This returns us to the initial question: Why does our civil society largely prosper while both of our national parties are not meeting their most basic political responsibilities? (Our state and local parties are too diverse to be compared). I devoted a recent book to this question, but the short answer is this: the government operates under a distinct set of incentives and constraints which – this is the key point ― seem almost designed for failure. The political arts are essential, but the constitutionally-granted power to compel opponents’ compliance encourages over-reaching and abuse of this power. This power naturally attracts and magnifies people’s most corrupting, aggrandizing, and irresponsible tendencies.
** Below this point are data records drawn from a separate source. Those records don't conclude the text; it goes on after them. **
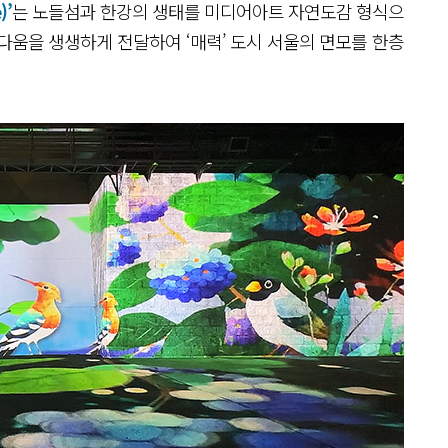
)’
는 노들섬과 한강의 생태를 미디어아트 자연도감 형식으
다움을 생생하게 전달하여 ‘매력’ 도시 서울의 면모를 한층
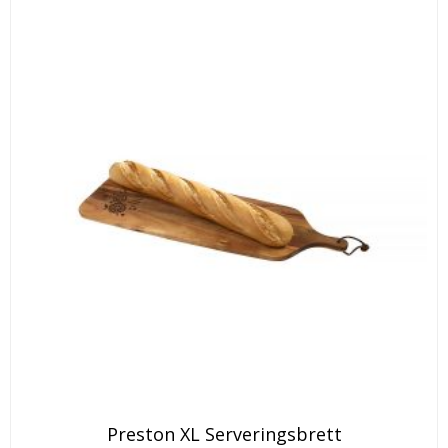
Preston XL Serveringsbrett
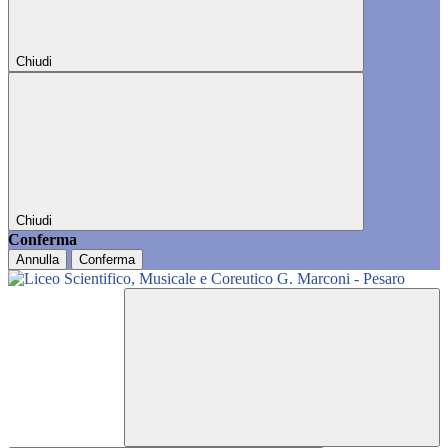
Chiudi
Chiudi
Conferma
Annulla
Conferma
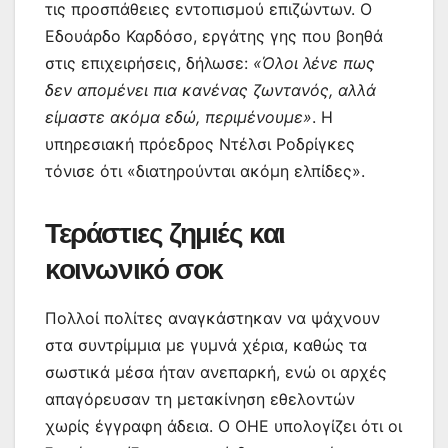
τις προσπάθειες εντοπισμού επιζώντων. Ο
Εδουάρδο Καρδόσο, εργάτης γης που βοηθά
στις επιχειρήσεις, δήλωσε:
«Όλοι λένε πως
δεν απομένει πια κανένας ζωντανός, αλλά
είμαστε ακόμα εδώ, περιμένουμε»
. Η
υπηρεσιακή πρόεδρος Ντέλσι Ροδρίγκες
τόνισε ότι «διατηρούνται ακόμη ελπίδες».
Τεράστιες ζημιές και
κοινωνικό σοκ
Πολλοί πολίτες αναγκάστηκαν να ψάχνουν
στα συντρίμμια με γυμνά χέρια, καθώς τα
σωστικά μέσα ήταν ανεπαρκή, ενώ οι αρχές
απαγόρευσαν τη μετακίνηση εθελοντών
χωρίς έγγραφη άδεια. Ο ΟΗΕ υπολογίζει ότι οι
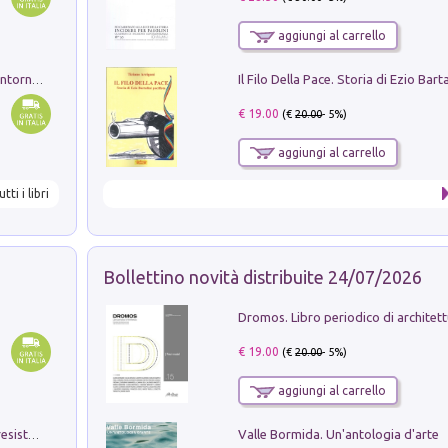
aggiungi al carrello
Ruderi delle ville Romano Sabine nei dintorni di Poggio Mirteto. Illustrati dal dott.re prof.re cav.re Ercole Nardi regio ispettore degli scavi e monumenti. Anno 1885
€ 19.00
(€
20.00
- 5%)
aggiungi al carrello
utti i libri
Bollettino novità distribuite 24/07/2026
€ 19.00
(€
20.00
- 5%)
aggiungi al carrello
Valle Bormida. Un'antologia d'arte
Memorial Santa Giulia. Sculture per la resistenza Monchio di Palagano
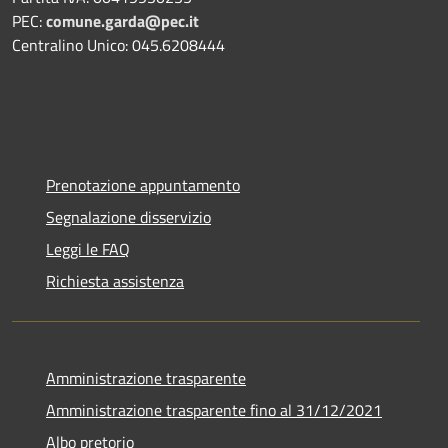
PEC:
comune.garda@pec.it
Centralino Unico: 045.6208444
Prenotazione appuntamento
Segnalazione disservizio
Leggi le FAQ
Richiesta assistenza
Amministrazione trasparente
Amministrazione trasparente fino al 31/12/2021
Albo pretorio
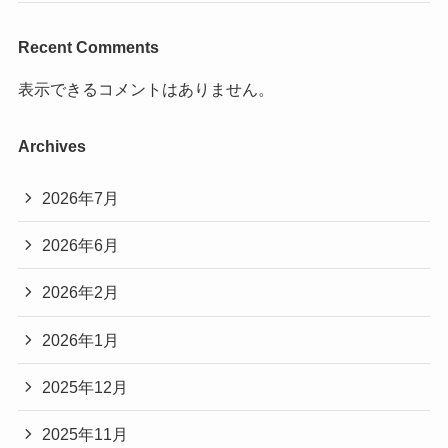
Recent Comments
表示できるコメントはありません。
Archives
2026年7月
2026年6月
2026年2月
2026年1月
2025年12月
2025年11月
In principle and mostly in practice, this system favors majority voters. But it also tends to favor already-powerful interests whose concentration enables them to organize more effectively and cheaply than larger groups that lack these organization advantages and whose votes are therefore harder to mobilize. (Strong ideological commitments can sometimes overcome these organizational obstacles, as environmental groups often do).
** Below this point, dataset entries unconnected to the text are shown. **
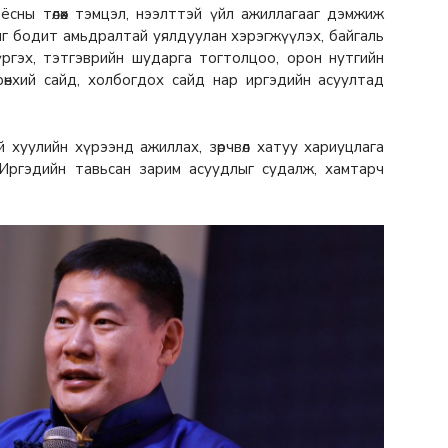
сны төлөөх тэмцэл, нээлттэй үйл ажиллагааг дэмжиж
ыг бодит амьдралтай уялдуулан хэрэгжүүлэх, байгаль
үргэх, тэтгэврийн шударга тогтолцоо, орон нутгийн
рөнхий сайд, холбогдох сайд нар иргэдийн асуултад
й хуулийн хүрээнд ажиллах, зөрчвөл хатуу хариуцлага
 Иргэдийн тавьсан зарим асуудлыг судалж, хамтарч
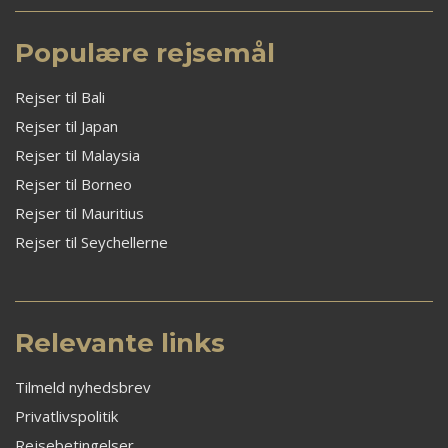
Populære rejsemål
Rejser til Bali
Rejser til Japan
Rejser til Malaysia
Rejser til Borneo
Rejser til Mauritius
Rejser til Seychellerne
Relevante links
Tilmeld nyhedsbrev
Privatlivspolitik
Rejsebetingelser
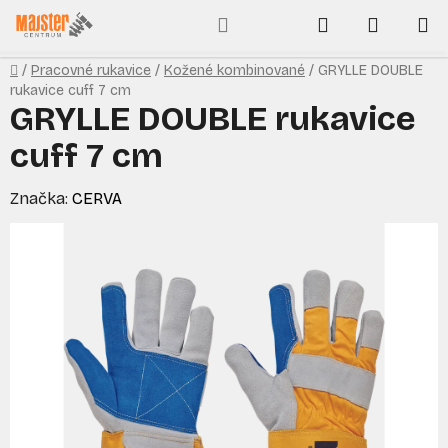
Prejsť
Hľadať
NÁKUP
na
obsah
KOŠÍK
Domov
/
Pracovné rukavice
/
Kožené kombinované
/
GRYLLE DOUBLE
rukavice cuff 7 cm
GRYLLE DOUBLE rukavice
cuff 7 cm
Značka:
CERVA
Government (and voters) rely upon information that is often stale and distorted by political interests, which helps explain the near-immortality of so many clearly ineffective programs. (A recent example is the perverse biofuels subsidy that even Trump has been unable to kill). Power-wielding politicians are constrained only by the formal checks and balances (Madison called them “parchment barriers”), which they constantly strive to undermine. Politicians work within a distinct moral code that makes sense to them ― partly because unlike civil society actors, they do not bear personally the costs of their failures. Practices like partisan gerrymandering and self-dealing are routine, yet strike ordinary people as deeply wrong. At the same time, voters are plagued by ignorance and indifference (some of it rational) and persistent biases (cognitive and otherwise).

Because civil society is not coercive in any conventional sense, it is driven largely by cooperative, voluntary, and sometimes altruistic incentives – a private, conventional morality practiced by most citizens most of the time. This morality is shaped by widely-shared norms and is normally constrained by competition. Businesses must satisfy their customers or fail. Non-profits must compete for donors. Families and neighborhoods typically naturally nourish their own even amid daunting challenges. To prosper, these groups must be resourceful and savvy. Social penalties for being poorly-informed and passive are severe.
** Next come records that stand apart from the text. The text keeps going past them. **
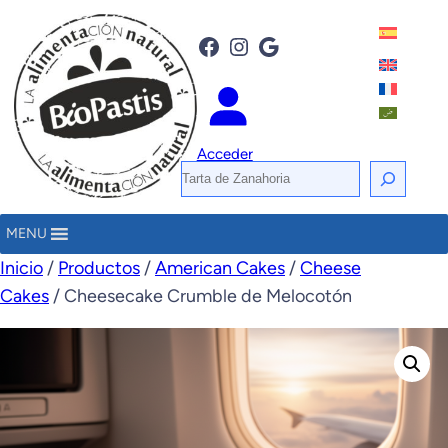
Facebook
Instagram
Google
Acceder
B
u
s
MENU
c
Inicio
/
Productos
/
American Cakes
/
Cheese
a
Cakes
/ Cheesecake Crumble de Melocotón
r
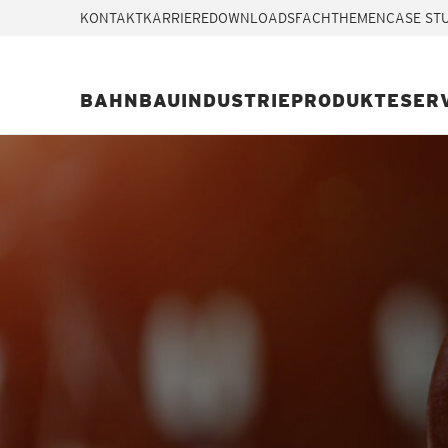
KONTAKT
KARRIERE
DOWNLOADS
FACHTHEMEN
CASE ST
BAHN
BAU
INDUSTRIE
PRODUKTE
SER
These different incentives, constraints, and moralities help explain why our private lives are usually so much more satisfying and hopeful than our politics. And as government’s size, deficits, and regulatory reach expand, this gap is only growing. Perhaps we are fortunate that government’s role in the U.S. is still limited relative to elsewhere: its share of GDP (14.4 percent) is much smaller than in, say, France (23.7 percent).

For the vast majority of our people, civil society flourishes – often in spite of our government. But the performance gap should trouble all of us, for the remedies must ultimately be political.